De qu[o]i ai-je faim ?


R 4, 42-44 – Ps 144 (145) – Ep 4, 1-6 – Jn 6, 1-15

Célébration de la Parole (Vélo-LiturGym) : 17e dimanche du Temps Ordinaire (B)

« Il est écrit : L’ [humain] ne vit pas seulement de pain, mais de toute parole qui sort de la bouche de Dieu. » (Mt 4, 4) Pourtant, il a besoin de manger pour être en vie et dans les textes de la liturgie du jour, il est question de nourriture, notamment de « faim ». On en retrouve diverses formes. Quelles sont-elles ? Et qu’elle est la mienne ?

La famine entendue comme manque de nourriture pour alimenter le corps est au cœur de l’extrait de texte du livre des Rois. C’est un fléau qui actuellement, touche un grand nombre de personnes à travers le monde, voire près de nous. Toutefois, la famine frappe certaines régions spécifiques du monde et aggrave le faussé Nord-Sud. C’est dans un tel contexte de famine généralisé qu’un homme offre à Élisée la quantité de pain suffisante pour une vingtaine de personnes, du moins en situation de disette. Cela peut laisser penser que celui-ci est dans l’abondance. L’homme de Dieu, Élisée, accueille le don (20 pains), mais se fait solidaire de la situation des autres, il se laisse toucher au plus profond de ses entrailles par la faim qui accable ses proches et ordonne à son serviteur de donner ces pains aux cent personnes présentent.

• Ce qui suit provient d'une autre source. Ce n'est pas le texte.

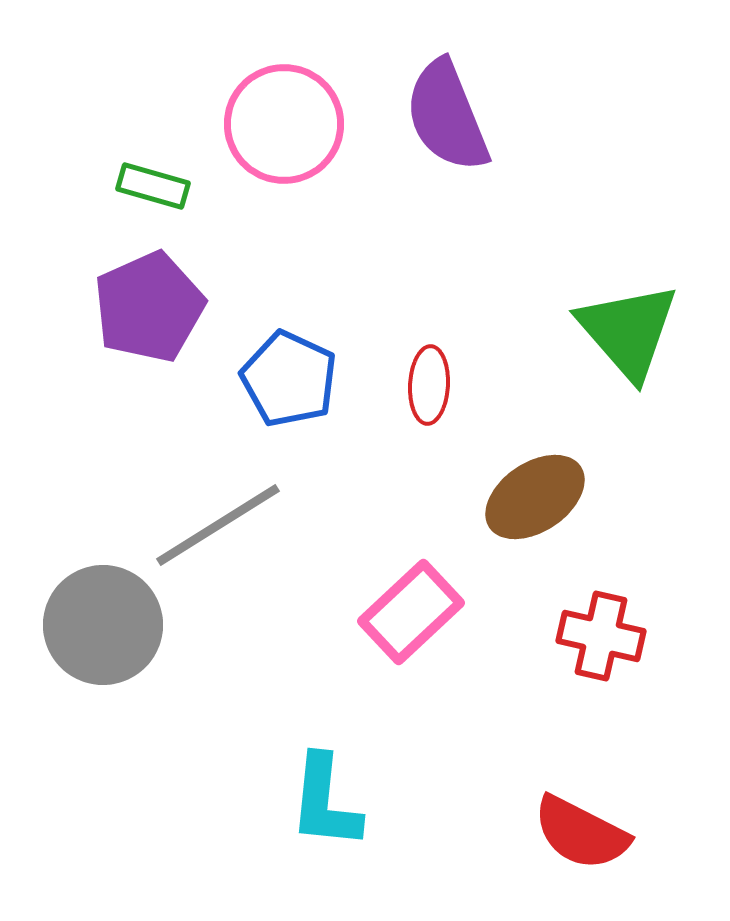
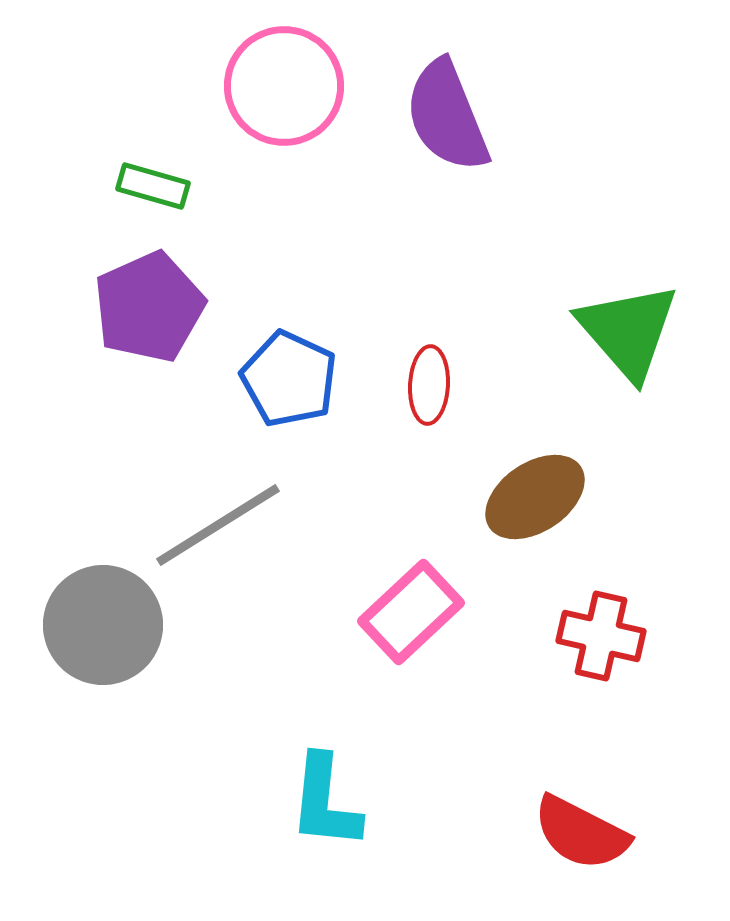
pink circle: moved 38 px up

Le serviteur ne demande pas à Élisée « Pourquoi » donner ces pains aux affamés, mais « Comment » ? Manifestement, l’ordre d’Élisée semble illogique : diviser 20 pains pour 100 personnes, un pain pour 5 personnes. En effet, le Seigneur à travers cet extrait du livre des Rois veut convertir nos regards et nos manières de penser qui sont habituellement très rationnelles. Il nous invite à faire confiance face aux choses de la foi, lorsqu’elles peuvent sembler illogiques. Le Seigneur nous interpelle ainsi pour que nous laissions sa grâce agir au cœur de nos vies. Plusieurs hommes et femmes de notre époque ont posé de tels gestes comme l’Ab. Bruno Veret qui a fondé la « Bouchée généreuse » ou Mme Colette Samson, fondatrice de la « Maison revivre », etc. Au départ de ces fondations, ils ne se sont pas demandés « Comment » ils allaient faire avec le peu de moyens qu’ils possédaient, mais ils ont fait confiance et le Seigneur a pourvu. Il continue à pourvoir, ainsi tant d’hommes et de femmes, à travers ces œuvres, peuvent encore être apaisée de leur famine quel qu’en soit la forme.

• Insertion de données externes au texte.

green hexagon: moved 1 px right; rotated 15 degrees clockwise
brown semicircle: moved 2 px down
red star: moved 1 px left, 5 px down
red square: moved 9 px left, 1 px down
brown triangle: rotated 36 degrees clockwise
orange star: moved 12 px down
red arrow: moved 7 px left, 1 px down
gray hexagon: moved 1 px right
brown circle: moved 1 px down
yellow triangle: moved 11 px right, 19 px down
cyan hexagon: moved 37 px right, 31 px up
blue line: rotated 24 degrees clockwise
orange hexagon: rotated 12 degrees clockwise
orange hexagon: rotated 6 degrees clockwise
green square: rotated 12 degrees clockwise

Dans l’Évangile du jour, on fait face à une autre forme de famine, celle des signes. La foule suit Jésus parce qu’elle a vu de nombreux signes qu’il a accomplis et en redemande. Par ailleurs, cette foule a besoin de nourriture pour refaire ses forces physiques et le Christ demande à ses Apôtres de les nourrir. Mais, il fait face à Philippe, qui d’après le texte, semble pragmatique, économiste ou financier comme on dirait aujourd’hui : « Le salaire de 200 jours ne suffirait pas pour que chacun reçoive un peu de pain. » De plus, pour nourrir cette foule, ce n’est pas une personne aisée qui fait le don du nécessaire, mais un jeune garçon qui, probablement, offre son repas de la journée. Pourquoi ? Croit-il Jésus capable de faire un signe plus grand que ceux qu’il a déjà vus ? Tandis que André se questionne (« Qu’est-ce que cela pour tant de monde ! »), le jeune garçon se contente d’offrir ce qu’il possède pour la cause, sans questionner, dans la simplicité du cœur. Ensuite, Jésus pose un acte : Action de grâces. Même pour si peu de pain (5 pour 5000 personnes), il rend grâce. Voilà comment il s’adresse au Père pour ce don de 5 pains, mais aussi pour l’autre signe qu’il va poser. Ainsi, le Seigneur nous enseigne une attitude importante dans notre manière de nous adresser à Dieu : l’Action de grâces précède toute prière de demande. Par ailleurs, des milliers de personnes sont nourries, il y a beaucoup de restes, mais le Seigneur ordonne de ne pas gaspiller : « Rassemblez les morceaux en superflus ». N’est-ce pas une interpellation à chacun de nous dans un contexte actuel de gaspillage ? Plusieurs organismes et communautés religieuses[1] mettent en application cette invitation du Christ en rassemblant les restes afin de subvenir aux besoins de pauvres. Finalement, la foule veut s’accaparer de Jésus, non pas parce qu’elle est rassasiée de pain, mais de signes.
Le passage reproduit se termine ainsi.